Data Masking

How Data Masking done?

Data Masking is a process that need to provide confidentiality protection for data in cloud environments is a serious concern for organizations.

The ability to use encryption is not always a realistic option for various reasons including performance, cost, and technical abilities.

As a result, additional mechanisms need to be employed to ensure that data confidentiality can be achieved. Masking, obfuscation, anonymization, and tokenization can be used in this regard.

Data Masking

Data masking, or data obfuscation, is the process of hiding, replacing, or omitting sensitive information from a specific data set.

Data masking is typically used to protect specific data sets such as PII or commercially sensitive data or to comply with certain regulations such as HIPAA or PCI DSS.

Data masking or obfuscation is also widely used for test platforms where suitable test data is not available.

Both techniques are typically applied when migrating tests or development environments to the cloud or when protecting production environments from threats such as data exposure by insiders or outsiders

Data Masking Common approaches

Data Masking Common approaches
Data Masking Common approaches
  1. Random substitution: The value is replaced (or appended) with a random value.
  1. Algorithmic substitution: The value is replaced (or appended) with an algorithm-generated value. (This typically allows for two way substitution.)
  1. Shuffle: This shuffles different values from the data set. It is usually from the same column.
  1. Masking: This uses specific characters to hide certain parts of the data. It usually applies to credit card data formats: XXXX XXXX XX65 5432.
  1. Deletion: This simply uses a null value or deletes the data. These are the primary methods of masking data:
  1. Static: In static masking, a new copy of the data is created with the masked values. Static masking is typically efficient when creating clean nonproduction environments.
  1. Dynamic: Dynamic masking, sometimes referred to as on-the-fly masking, adds a layer of masking between the application and the database.

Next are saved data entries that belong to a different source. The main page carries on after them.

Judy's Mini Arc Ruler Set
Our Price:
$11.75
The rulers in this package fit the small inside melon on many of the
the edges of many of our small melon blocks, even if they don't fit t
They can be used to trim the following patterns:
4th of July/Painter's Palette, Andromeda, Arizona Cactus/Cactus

The masking layer is responsible for masking the information in the database on the fly when the presentation layer accesses it. This type of masking is efficient when protecting production environments.

It can hide the full credit card number from customer service representatives, but the data remains available for processing.

Data Anonymization

Data Anonymization
Data Anonymization

Direct identifiers and indirect identifiers form two primary components for the identification of individuals, users, or indeed personal information.

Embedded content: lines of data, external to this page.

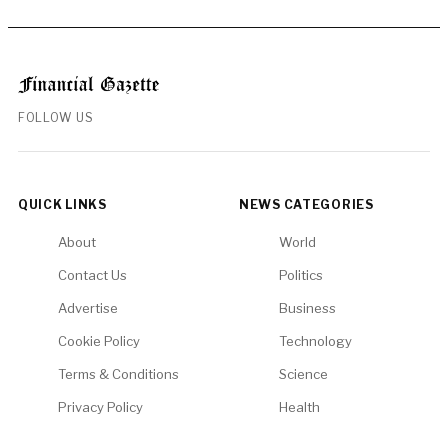
FOLLOW US
QUICK LINKS
NEWS CATEGORIES
About
World
Contact Us
Politics
Advertise
Business
Cookie Policy
Technology
Terms & Conditions
Science
Privacy Policy
Health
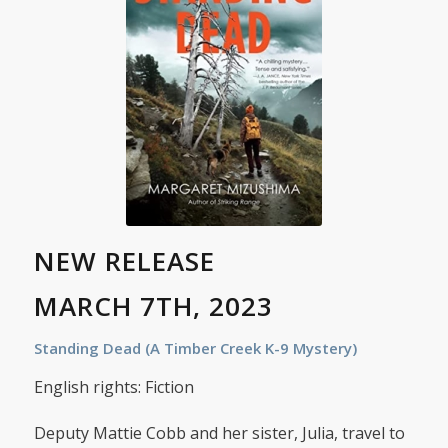
NEW RELEASE
MARCH 7TH, 2023
Standing Dead (A Timber Creek K-9 Mystery)
English rights: Fiction
Deputy Mattie Cobb and her sister, Julia, travel to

Direct identifiers are fields that uniquely identify the subject (usually name, address, and so on) and are usually referred to as PII. Masking solutions are typically used to protect direct identifiers.

Indirect identifiers typically consist of demographic or socioeconomic information, dates, or events.

Although each standalone indirect identifier cannot identify the individual, the risk is that combining several indirect identifiers with external data can result in exposing the subject of the information.

For example, imagine a scenario in which users were able to combine search engine data, coupled with online streaming recommendations to tie back posts and recommendations to individual users on a website.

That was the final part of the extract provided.